* Exercise details
Each line from the one containing "το σπρώξιμο που είχε δεχθεί κατά" through the end of the entries below must be output exactly; no other line belongs.

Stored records
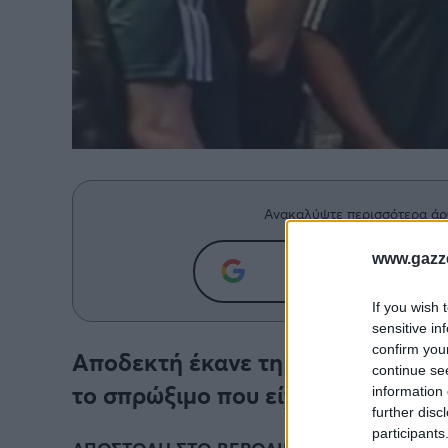
Ανακαλύψτε περισσότερα άρ
www.gazze
Προσθήκη του g
If you wish 
sensitive in
confirm you
Αποδεκτή έκανε τη συγγνώμη του 
continue se
το σπρώξιμο που είχε δεχθεί κατά
information 
further disc
participants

* Your solution
το σπρώξιμο που είχε δεχθεί κατά
information 
further disc
participants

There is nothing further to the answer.